:: Data listing ::
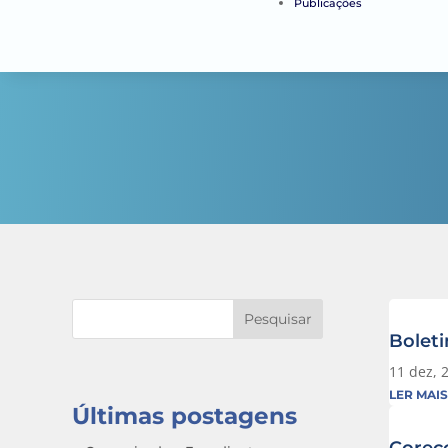
Publicações
Pesquisar
Bolet
11 dez, 
LER MAIS
Últimas postagens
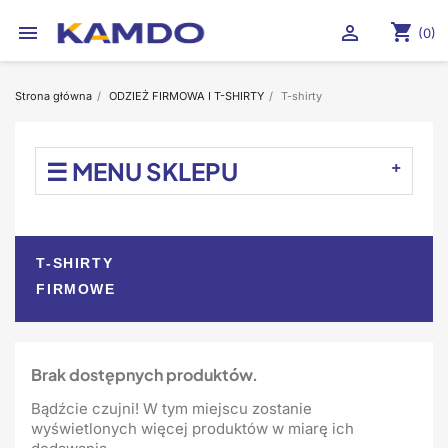
shopping_cart


(0)
Strona główna
ODZIEŻ FIRMOWA I T-SHIRTY
T-shirty
☰ MENU SKLEPU
T-SHIRTY
FIRMOWE
Brak dostępnych produktów.
Bądźcie czujni! W tym miejscu zostanie
wyświetlonych więcej produktów w miarę ich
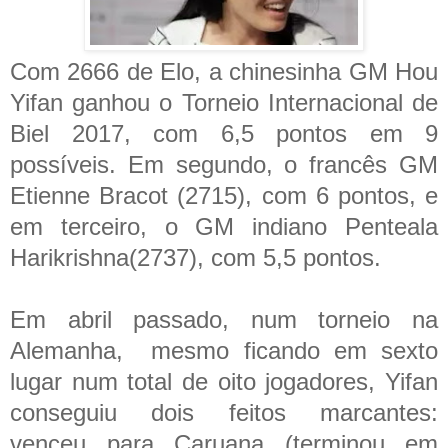
Com 2666 de Elo, a chinesinha GM Hou
Yifan ganhou o Torneio Internacional de
Biel 2017, com 6,5 pontos em 9
possíveis. Em segundo, o francês GM
Etienne Bracot (2715), com 6 pontos, e
em terceiro, o GM indiano Penteala
Harikrishna(2737), com 5,5 pontos.
Em abril passado, num torneio na
Alemanha, mesmo ficando em sexto
lugar num total de oito jogadores, Yifan
conseguiu dois feitos marcantes:
venceu para Caruana (terminou em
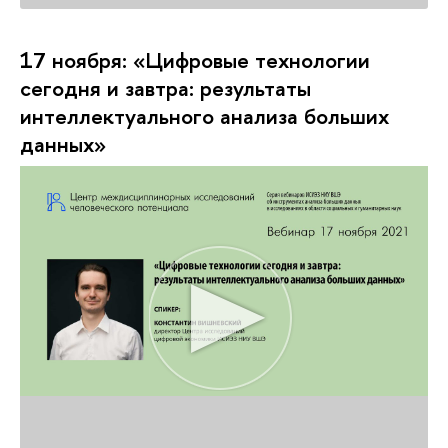
17 ноября: «Цифровые технологии
сегодня и завтра: результаты
интеллектуального анализа больших
данных»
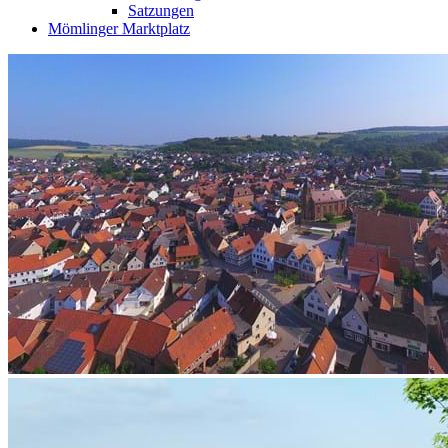
Satzungen
Mömlinger Marktplatz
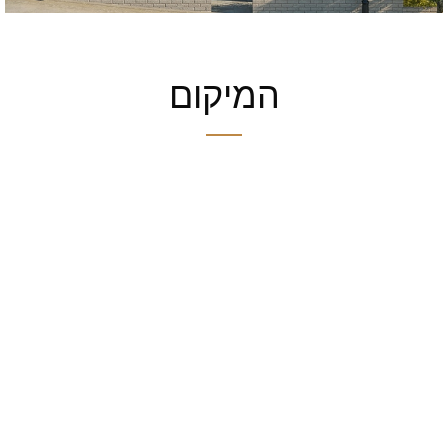
המיקום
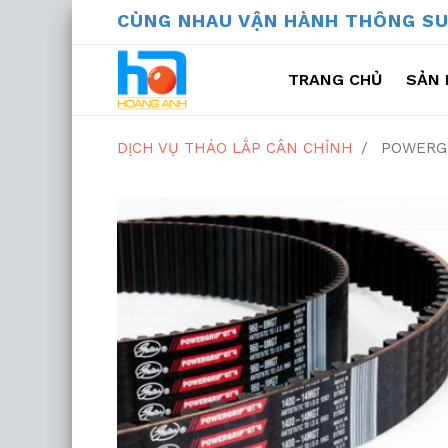
CÙNG NHAU VẬN HÀNH THÔ
TRANG CHỦ
SẢN 
THIẾT BỊ TH
DỊCH VỤ THÁO LẮP CÂN CHỈNH
POWERGR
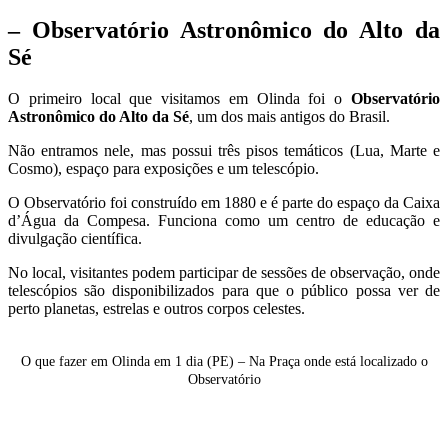
– Observatório Astronômico do Alto da
Sé
O primeiro local que visitamos em Olinda foi o
Observatório
Astronômico do Alto da Sé
, um dos mais antigos do Brasil.
Não entramos nele, mas possui três pisos temáticos (Lua, Marte e
Cosmo), espaço para exposições e um telescópio.
O Observatório foi construído em 1880 e é
parte do espaço da Caixa
d’Água da Compesa. Funciona como um centro de educação e
divulgação científica.
No local, visitantes podem participar de sessões de observação, onde
telescópios são disponibilizados para que o público possa ver de
perto planetas, estrelas e outros corpos celestes.
O que fazer em Olinda em 1 dia (PE) – Na Praça onde está localizado o
Observatório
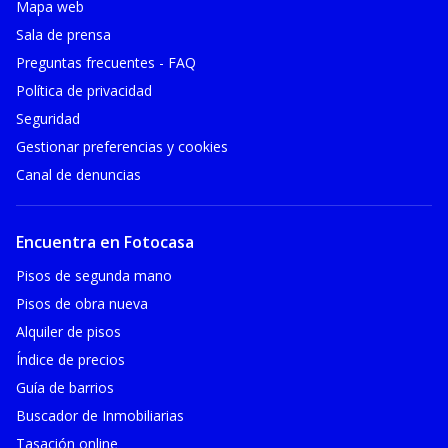
Mapa web
Sala de prensa
Preguntas frecuentes - FAQ
Política de privacidad
Seguridad
Gestionar preferencias y cookies
Canal de denuncias
Encuentra en Fotocasa
Pisos de segunda mano
Pisos de obra nueva
Alquiler de pisos
Índice de precios
Guía de barrios
Buscador de Inmobiliarias
Tasación online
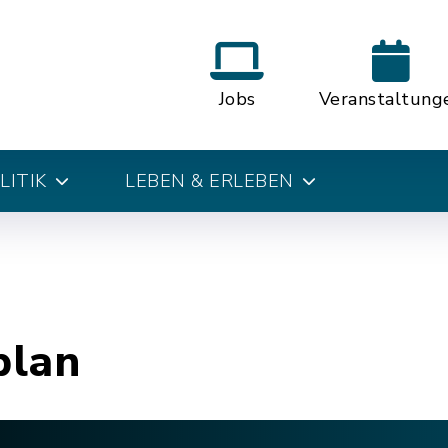
Jobs
Veranstaltung
LITIK
LEBEN & ERLEBEN
plan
:::
▸ **The task**
Count how many lines of the data include the word "espaço". Your reply should be that number alone.

▸ **Solution for this task**
2